Functionally, SQL Log Rescue easily passed all my testing requirements. The product let me isolate a mistake, undo the mistake with a script, and replay subsequent transactions against the restored data to bring everything to where it logically should have been. In fact, in terms of recovery functionality, Log Rescue can confidently compete with Log Explorer. Although Log Rescue doesn't offer the same degree of support for recovery of DDL operations, Log Rescue does offer better support for binary data recovery. Log Rescue also makes loading backup and log data easy by offering to prepopulate options from the backup history stored in the msdb database, which is a nice touch. So, despite its few limitations, I'm impressed with Log Rescue. What impresses me most about it is the fact that Red Gate was able to deliver such a great product in a version 1.0 release and at only $195 for a single license.
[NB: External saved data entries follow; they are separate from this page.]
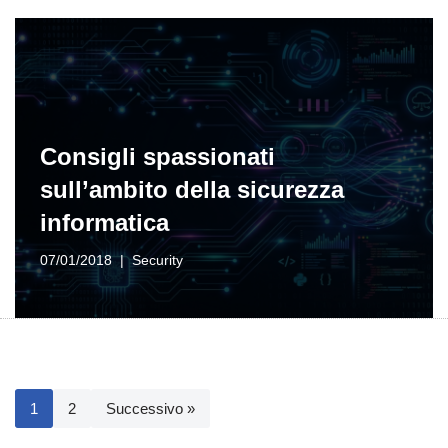
Consigli spassionati
sull’ambito della sicurezza
informatica
07/01/2018
Security
1
2
Successivo »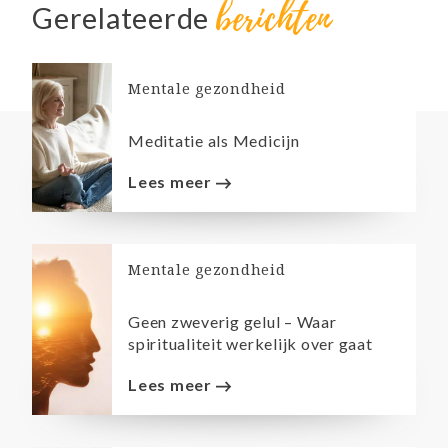
berichten
Gerelateerde
Mentale gezondheid
Meditatie als Medicijn
Lees meer
Mentale gezondheid
Geen zweverig gelul – Waar
spiritualiteit werkelijk over gaat
Lees meer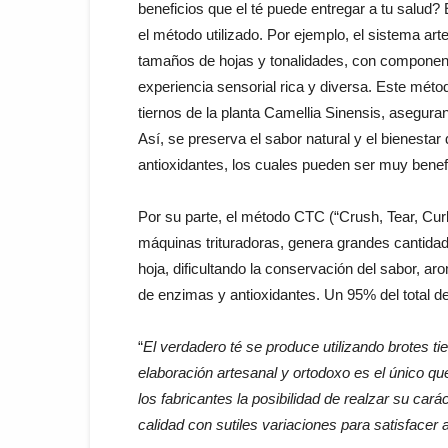
beneficios que el té puede entregar a tu salud?
el método utilizado. Por ejemplo, el sistema a
tamaños de hojas y tonalidades, con component
experiencia sensorial rica y diversa. Este mét
tiernos de la planta Camellia Sinensis, asegur
Así, se preserva el sabor natural y el bienesta
antioxidantes, los cuales pueden ser muy benef
Por su parte, el método CTC (“Crush, Tear, Cu
máquinas trituradoras, genera grandes cantidad
hoja, dificultando la conservación del sabor, a
de enzimas y antioxidantes. Un 95% del total d
“
El verdadero té se produce utilizando brotes ti
elaboración artesanal y ortodoxo es el único qu
los fabricantes la posibilidad de realzar su car
calidad con sutiles variaciones para satisfacer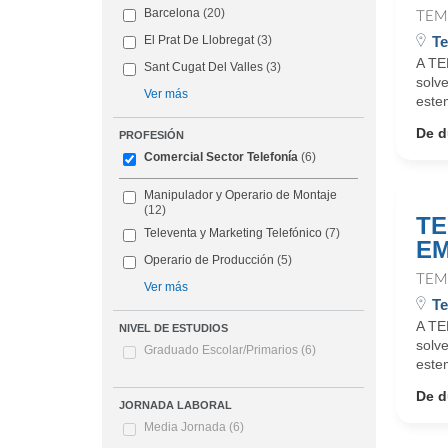
Barcelona
(20)
TEM
Te
El Prat De Llobregat
(3)
A TE
Sant Cugat Del Valles
(3)
solv
Ver más
este
De d
PROFESIÓN
Comercial Sector Telefonía
(6)
Manipulador y Operario de Montaje
(12)
TE
Televenta y Marketing Telefónico
(7)
EM
Operario de Producción
(5)
TEM
Ver más
Te
A TE
NIVEL DE ESTUDIOS
solv
Graduado Escolar/Primarios
(6)
este
De d
JORNADA LABORAL
Media Jornada
(6)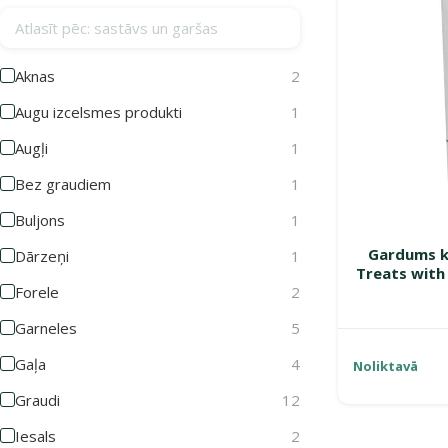
Atlasīt pēc: sastāvs un garšas
Aknas
2
Augu izcelsmes produkti
1
Augļi
1
Bez graudiem
1
Buljons
1
Gardums k
Dārzeņi
1
Treats with 
Forele
2
Garneles
5
Gaļa
4
Noliktavā
Graudi
12
Iesals
2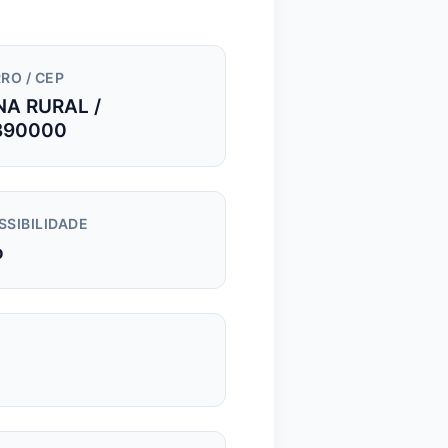
RO / CEP
NA RURAL /
390000
SSIBILIDADE
o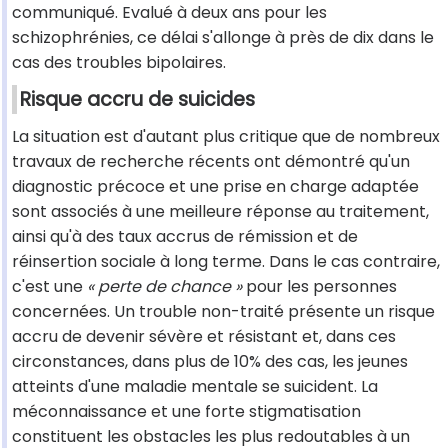
communiqué. Evalué à deux ans pour les
schizophrénies, ce délai s'allonge à près de dix dans le
cas des troubles bipolaires.
Risque accru de suicides
La situation est d'autant plus critique que de nombreux
travaux de recherche récents ont démontré qu'un
diagnostic précoce et une prise en charge adaptée
sont associés à une meilleure réponse au traitement,
ainsi qu'à des taux accrus de rémission et de
réinsertion sociale à long terme. Dans le cas contraire,
c'est une
« perte de chance »
pour les personnes
concernées. Un trouble non-traité présente un risque
accru de devenir sévère et résistant et, dans ces
circonstances, dans plus de 10% des cas, les jeunes
atteints d'une maladie mentale se suicident. La
méconnaissance et une forte stigmatisation
constituent les obstacles les plus redoutables à un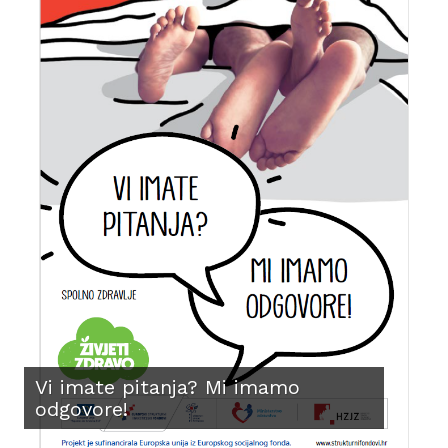
Vi imate pitanja? Mi imamo
odgovore!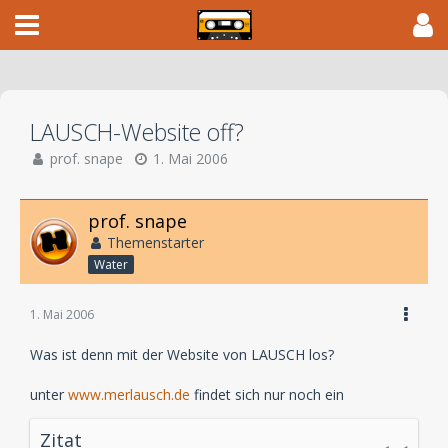
LAUSCH-Website off?
prof. snape
1. Mai 2006
prof. snape
Themenstarter
Water
1. Mai 2006
Was ist denn mit der Website von LAUSCH los?
unter
www.merlausch.de
findet sich nur noch ein
Zitat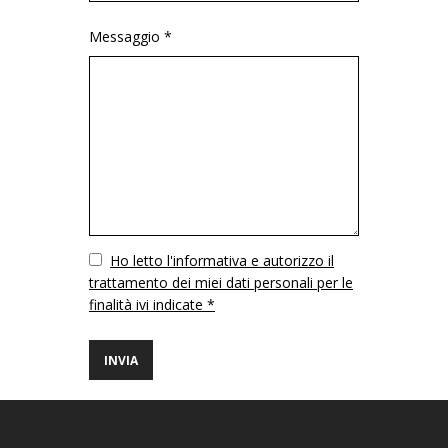
Messaggio *
Vuoto
Ho letto l'informativa e autorizzo il
trattamento dei miei dati personali per le
finalità ivi indicate *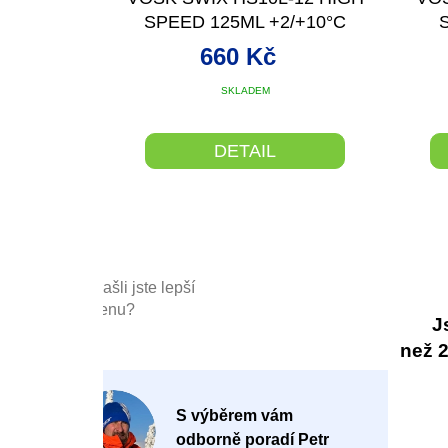
SPEED 125ML +2/+10°C
660 Kč
SKLADEM
DETAIL
Našli jste lepší
cenu?
J
než 20
P
S výběrem vám
o
odborně poradí Petr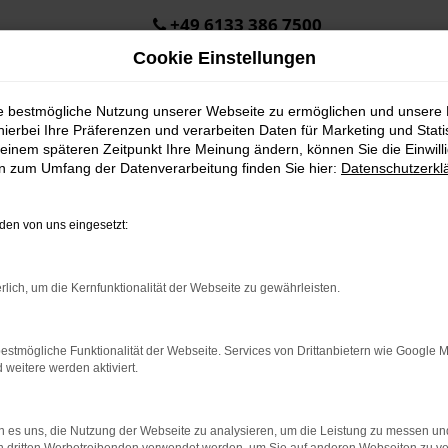
+49 6133 386 7500
Cookie Einstellungen
ie bestmögliche Nutzung unserer Webseite zu ermöglichen und unsere
hierbei Ihre Präferenzen und verarbeiten Daten für Marketing und Stati
einem späteren Zeitpunkt Ihre Meinung ändern, können Sie die Einwillig
en zum Umfang der Datenverarbeitung finden Sie hier:
Datenschutzerkl
en von uns eingesetzt:
.
ine?
rlich, um die Kernfunktionalität der Webseite zu gewährleisten.
en bestimmter Seiten verhindern. Funktioniert die Seite in eine
estmögliche Funktionalität der Webseite. Services von Drittanbietern wie Google 
eitere werden aktiviert.
u beheben.
em auf dem neuesten Stand sind.
o, sondern kann auch dazu führen, dass bestimmte Funktionen nicht
 es uns, die Nutzung der Webseite zu analysieren, um die Leistung zu messen u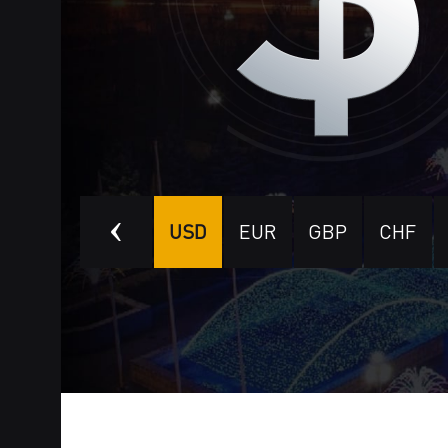
AED
HKD
USD
EUR
GBP
CHF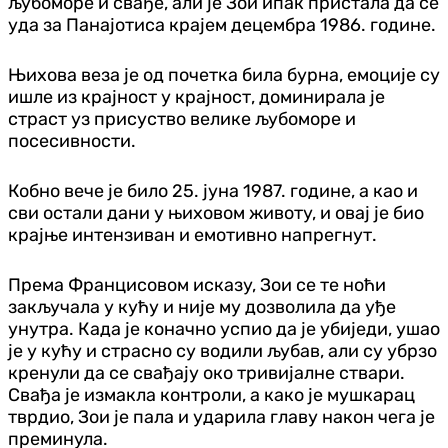
љубоморе и свађе, али је Зои ипак пристала да се
уда за Панајотиса крајем децембра 1986. године.
Њихова веза је од почетка била бурна, емоције су
ишле из крајност у крајност, доминирала је
страст уз присуство велике љубоморе и
посесивности.
Кобно вече је било 25. јуна 1987. године, а као и
сви остали дани у њиховом животу, и овај је био
крајње интензиван и емотивно напрегнут.
Према Францисовом исказу, Зои се те ноћи
закључала у кућу и није му дозволила да уђе
унутра. Када је коначно успио да је убиједи, ушао
је у кућу и страсно су водили љубав, али су убрзо
кренули да се свађају око тривијалне ствари.
Свађа је измакла контроли, а како је мушкарац
тврдио, Зои је пала и ударила главу након чега је
преминула.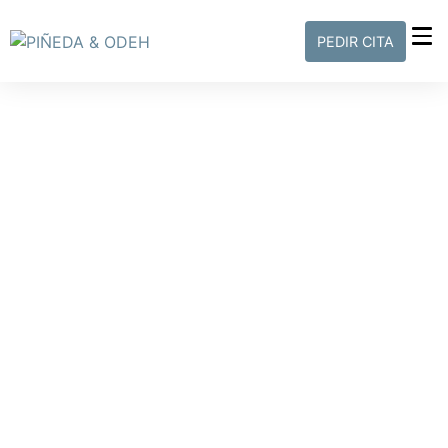
PEDIR CITA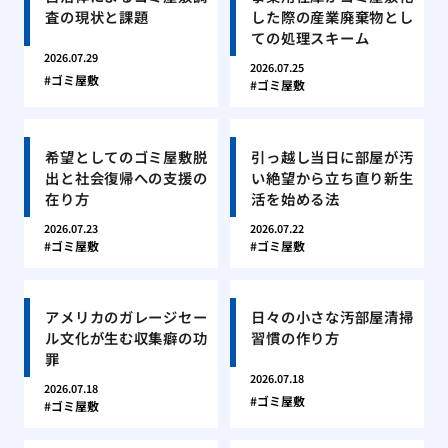
査の現状と課題
した際の産業廃棄物とし
ての処理スキーム
2026.07.29
2026.07.25
ゴミ屋敷
ゴミ屋敷
希望としてのゴミ屋敷脱
引っ越し当日に部屋が汚
出と社会復帰への支援の
い絶望から立ち直り新生
在り方
活を始める法
2026.07.23
2026.07.22
ゴミ屋敷
ゴミ屋敷
アメリカのガレージセー
日々の小さな汚部屋清掃
ル文化が生む収集癖の功
習慣の作り方
罪
2026.07.18
2026.07.18
ゴミ屋敷
ゴミ屋敷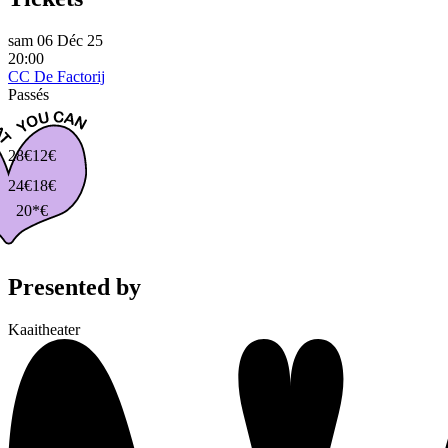
sam 06 Déc 25
20:00
CC De Factorij
Passés
28€
12€
24€
18€
20*€
Presented by
Kaaitheater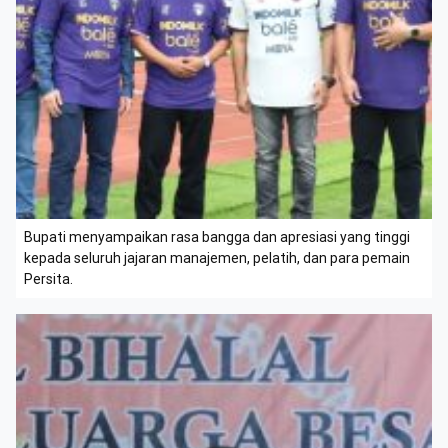
Bupati menyampaikan rasa bangga dan apresiasi yang tinggi
kepada seluruh jajaran manajemen, pelatih, dan para pemain
Persita.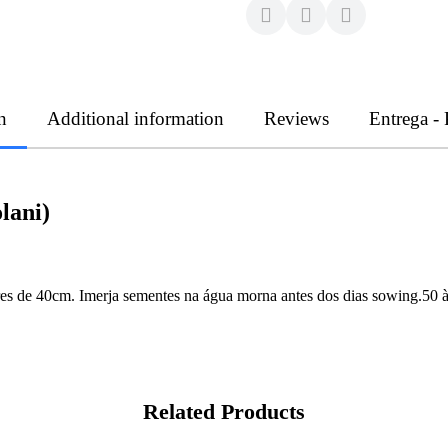
n
Additional information
Reviews
Entrega -
lani)
ivres de 40cm. Imerja sementes na água morna antes dos dias sowing.50 à 
Related Products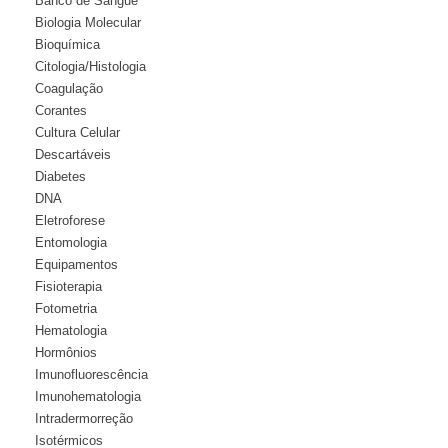
Banco de Sangue
Biologia Molecular
Bioquímica
Citologia/Histologia
Coagulação
Corantes
Cultura Celular
Descartáveis
Diabetes
DNA
Eletroforese
Entomologia
Equipamentos
Fisioterapia
Fotometria
Hematologia
Hormônios
Imunofluorescência
Imunohematologia
Intradermorreção
Isotérmicos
Both products provide similar core functionality, but each has its own strengths and weaknesses that you'll need to evaluate in terms of your organization's requirements. (Although it didn't fit within the scope of this review, ApexSQL Log, from ApexSQL, offers similar functionality to both of the products reviewed in this article, including support for SQL Server 2005.) If price weren't a concern, I'd still choose the less expensive SQL Log Rescue because of its vastly superior UI. However, because price is always a concern, Log Rescue is the obvious choice for most environments, unless you need comprehensive DDL recovery functionality or want auditing and alerting. At $195 per license, I don't think any organization can afford NOT to buy and deploy Red Gate's SQL Log Rescue.